Fix bug where a new writer advances their token too quickly (#16473)

* Fix bug where a new writer advances their token too quickly When starting a new writer (for e.g. persisting events), the `MultiWriterIdGenerator` doesn't have a minimum token for it as there are no rows matching that new writer in the DB. This results in the the first stream ID it acquired being announced as persisted *before* it actually finishes persisting, if another writer gets and persists a subsequent stream ID. This is due to the logic of setting the minimum persisted position to the minimum known position of across all writers, and the new writer starts off not being considered. * Fix sending out POSITIONs when our token advances without update Broke in #14820 * For replication HTTP requests, only wait for minimal position
author: Erik Johnston <erikj@matrix.org> 2023-10-23 16:57:30 +0100
committer: GitHub <noreply@github.com> 2023-10-23 16:57:30 +0100
commit: 8f35f8148e1a7ce3ac249e2d2052854409f2c0d6 (patch)
tree: 72eb736c64970a416e07c123a4b350614dc1518d /synapse/storage
parent: Fix bug that could cause a `/sync` to tightloop with sqlite after restart (#1... (diff)

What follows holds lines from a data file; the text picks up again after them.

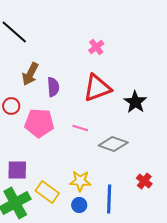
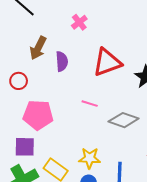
pink cross: (96, 47) -> (79, 22), moved
pink pentagon: (39, 123) -> (38, 115), moved

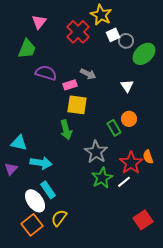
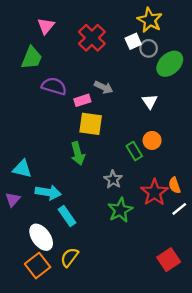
yellow star: (101, 15) -> (150, 20), moved
gray star: (96, 152) -> (113, 179), size x0.7
white line: (124, 182) -> (179, 209), moved
cyan rectangle: (48, 190) -> (67, 216), moved

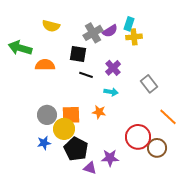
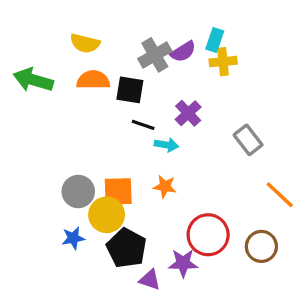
orange semicircle: (45, 65) -> (93, 80), moved
cyan arrow: (111, 92) -> (166, 145), moved
red circle: (138, 137) -> (208, 235), moved

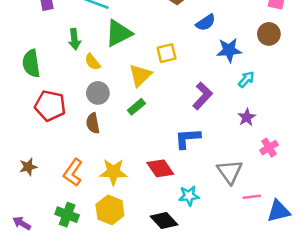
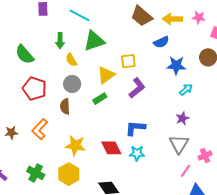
green semicircle: (31, 63) -> (25, 54), turned -40
purple L-shape: (203, 96) -> (137, 88), moved
pink cross: (269, 148) -> (205, 156), moved
gray triangle: (230, 172) -> (179, 144), moved
orange L-shape: (73, 173) -> (40, 129), moved
cyan star: (189, 196) -> (137, 153), moved
pink line: (252, 197) -> (186, 171), moved, turned -56

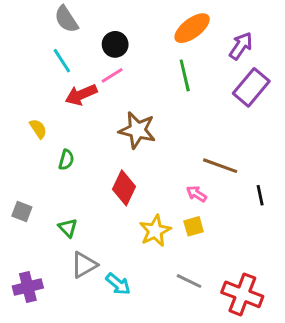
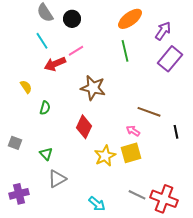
black circle: (115, 44) -> (72, 19), moved
yellow square: (194, 226) -> (131, 153), size x1.5
gray line: (189, 281) -> (137, 195), moved
cyan arrow: (118, 284) -> (97, 204), moved

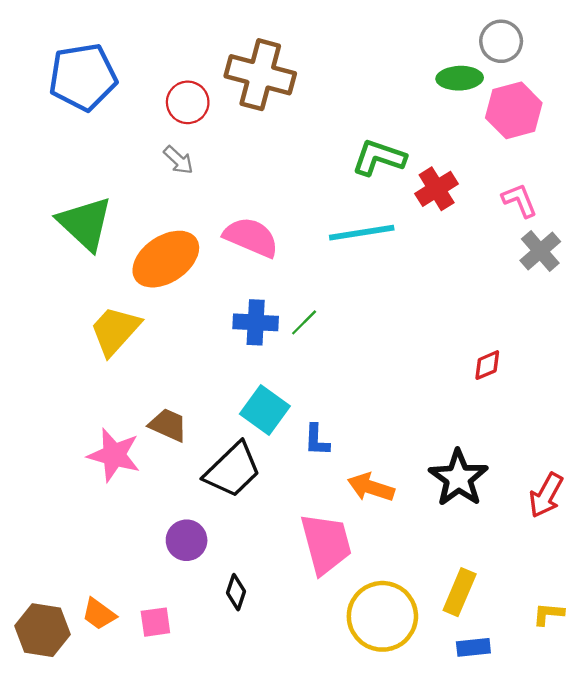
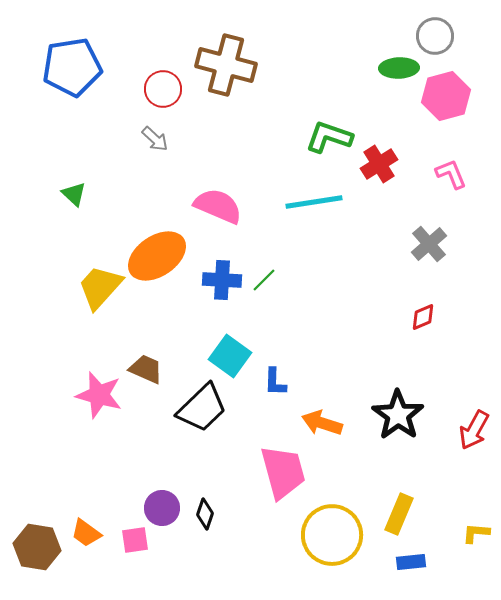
green triangle: (85, 223) -> (74, 194), size x0.5
gray cross: (540, 251) -> (429, 244), moved
orange ellipse: (166, 259) -> (157, 256), moved
purple circle: (187, 540) -> (162, 508), moved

download: synapse-8f35f8148e1a7ce3ac249e2d2052854409f2c0d6.tar.xz
1 files changed, 67 insertions, 1 deletions
diff --git a/synapse/storage/util/id_generators.py b/synapse/storage/util/id_generators.py
index d2c874b9a8..9c3eafb562 100644
--- a/synapse/storage/util/id_generators.py
+++ b/synapse/storage/util/id_generators.py
@@ -134,6 +134,15 @@ class AbstractStreamIdGenerator(metaclass=abc.ABCMeta):
         raise NotImplementedError()
 
     @abc.abstractmethod
+    def get_minimal_local_current_token(self) -> int:
+        """Tries to return a minimal current token for the local instance,
+        i.e. for writers this would be the last successful write.
+
+        If local instance is not a writer (or has written yet) then falls back
+        to returning the normal "current token".
+        """
+
+    @abc.abstractmethod
     def get_next(self) -> AsyncContextManager[int]:
         """
         Usage:
@@ -312,6 +321,9 @@ class StreamIdGenerator(AbstractStreamIdGenerator):
     def get_current_token_for_writer(self, instance_name: str) -> int:
         return self.get_current_token()
 
+    def get_minimal_local_current_token(self) -> int:
+        return self.get_current_token()
+
 
 class MultiWriterIdGenerator(AbstractStreamIdGenerator):
     """Generates and tracks stream IDs for a stream with multiple writers.

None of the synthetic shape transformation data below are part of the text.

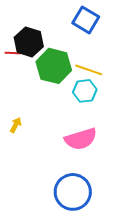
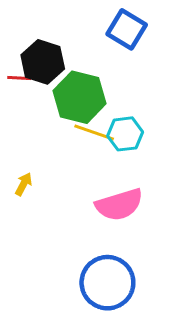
yellow line: (89, 70) -> (94, 132), moved

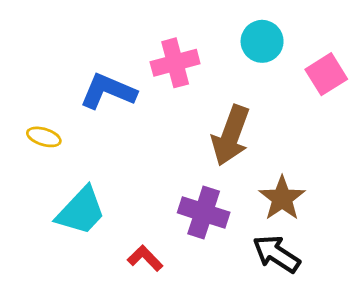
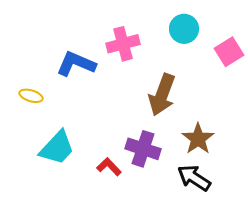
red L-shape: (145, 258) -> (109, 167), moved

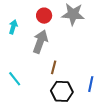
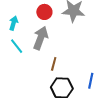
cyan line: (15, 79) -> (17, 46), moved

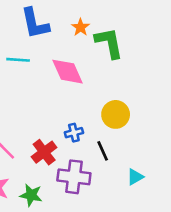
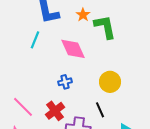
cyan line: (18, 60) -> (35, 40), turned -72
blue cross: (74, 133) -> (65, 82), moved

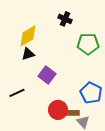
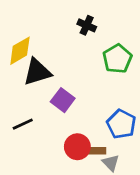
yellow diamond: (28, 36) -> (20, 51), moved
green pentagon: (88, 44) -> (117, 59), turned -30
black triangle: (28, 54) -> (37, 72), size x1.6

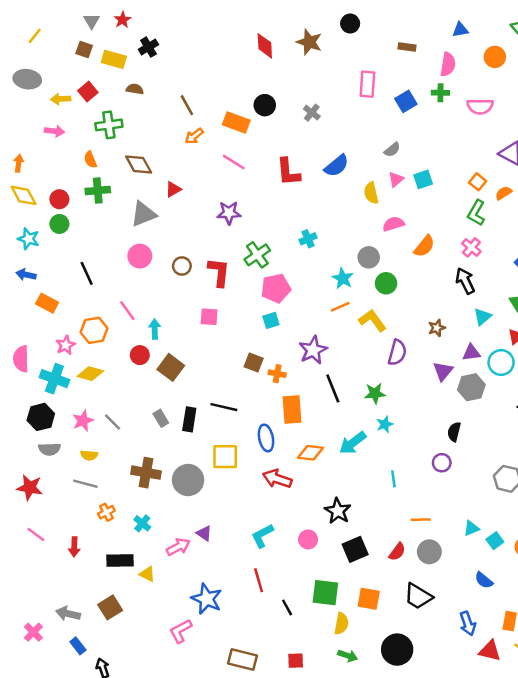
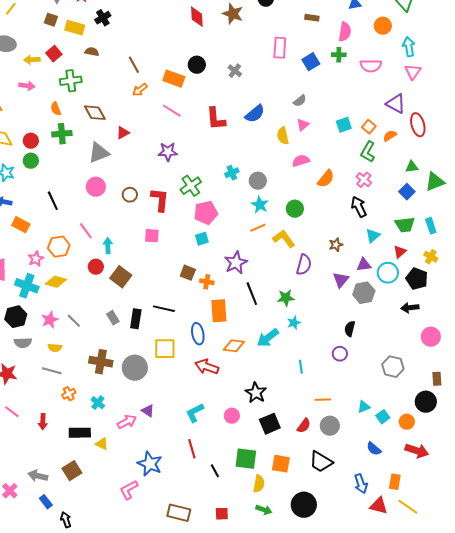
cyan square: (423, 179) -> (344, 125), moved
gray circle: (369, 257) -> (258, 181), moved

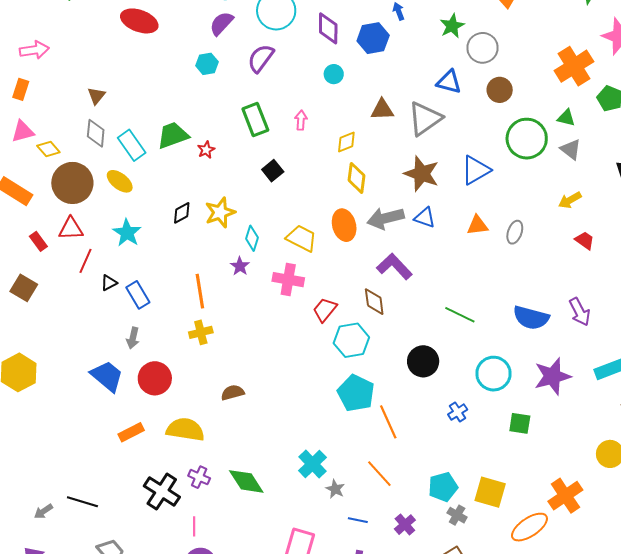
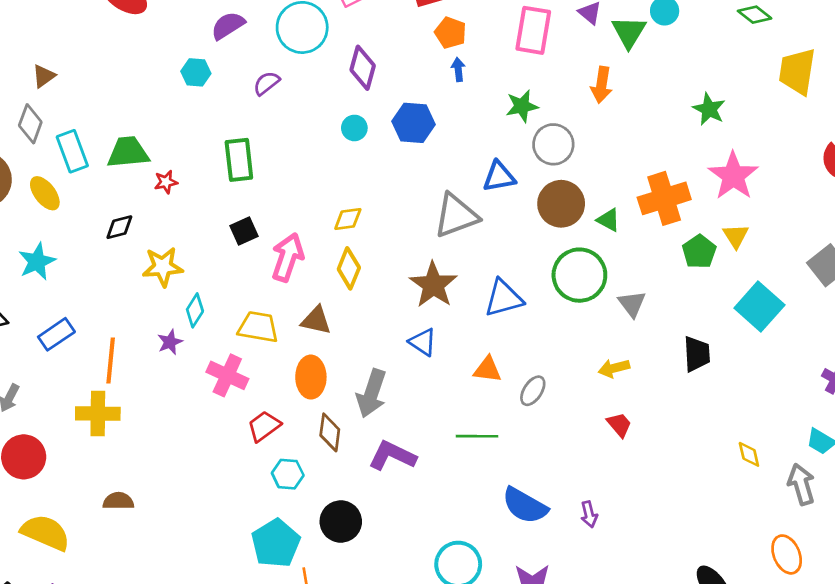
blue hexagon: (373, 38) -> (413, 123), moved
purple semicircle: (261, 58) -> (266, 83), size x0.7
blue triangle: (449, 82) -> (499, 177), turned -40
brown circle: (500, 90) -> (561, 204), size x1.4
brown triangle: (382, 110) -> (316, 320), moved
green triangle: (566, 118) -> (608, 220), moved
pink arrow: (301, 120) -> (288, 257), moved, size x1.8
black diamond: (182, 213) -> (119, 227), moved
gray arrow: (386, 218) -> (372, 393), moved, turned -72
orange ellipse: (344, 225) -> (311, 377), moved
yellow trapezoid: (302, 238) -> (258, 327), turned -32
purple L-shape: (394, 266) -> (392, 456), moved, turned -36
blue rectangle: (138, 295) -> (56, 334), moved, turned 72
purple arrow: (580, 312) -> (589, 514), size x0.7
green line: (460, 315) -> (477, 436), moved, turned -40
yellow cross: (201, 332) -> (98, 414), size x1.4
cyan hexagon: (351, 340) -> (288, 474), size x0.7
black circle: (423, 361) -> (341, 522), moved

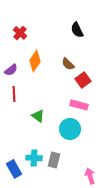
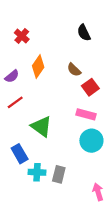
red line: (14, 94) -> (15, 102), turned 56
green triangle: (38, 116) -> (41, 126), size x1.5
cyan circle: (70, 129) -> (91, 141), moved
blue rectangle: (14, 169) -> (20, 154), moved

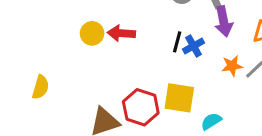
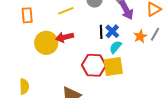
yellow circle: (92, 33) -> (46, 43), size x1.5
red hexagon: (141, 107) -> (94, 65), moved
cyan semicircle: (211, 121) -> (116, 47), moved

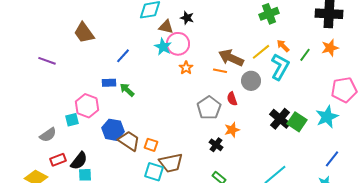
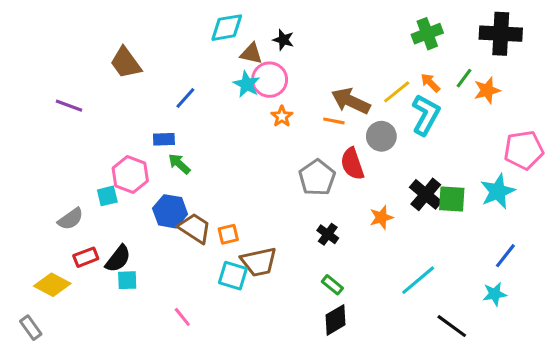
green cross: (269, 14) -> (427, 34), moved
orange star: (330, 48) -> (487, 90), moved
green line: (305, 55) -> (464, 78), moved
green arrow: (127, 90) -> (179, 164), moved
red semicircle: (232, 99) -> (352, 164), size x1.5
green square: (297, 122) -> (452, 199), turned -30
orange star: (232, 130) -> (381, 217), moved
orange square: (151, 145) -> (228, 234), turned -32

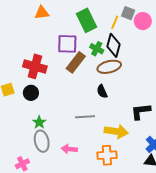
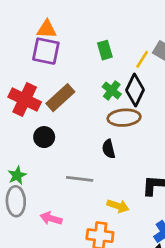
green rectangle: (87, 20) -> (105, 50), size x0.6
purple square: (67, 44) -> (46, 51), moved
brown rectangle: (76, 62) -> (60, 98), moved
black circle: (31, 93) -> (44, 137), moved
yellow arrow: (116, 131) -> (118, 206), size x0.7

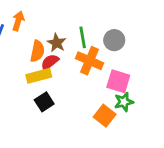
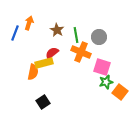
brown star: (57, 43) -> (57, 30), moved
orange semicircle: (37, 51) -> (33, 72), moved
black square: (44, 102) -> (43, 102), moved
orange square: (105, 116) -> (120, 92), moved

@@ -408,6 +420,11 @@ class MultiWriterIdGenerator(AbstractStreamIdGenerator):
         # The maximum stream ID that we have seen been allocated across any writer.
         self._max_seen_allocated_stream_id = 1
 
+        # The maximum position of the local instance. This can be higher than
+        # the corresponding position in `current_positions` table when there are
+        # no active writes in progress.
+        self._max_position_of_local_instance = self._max_seen_allocated_stream_id
+
         self._sequence_gen = PostgresSequenceGenerator(sequence_name)
 
         # We check that the table and sequence haven't diverged.
@@ -427,6 +444,16 @@ class MultiWriterIdGenerator(AbstractStreamIdGenerator):
             self._current_positions.values(), default=1
         )
 
+        # For the case where `stream_positions` is not up to date,
+        # `_persisted_upto_position` may be higher.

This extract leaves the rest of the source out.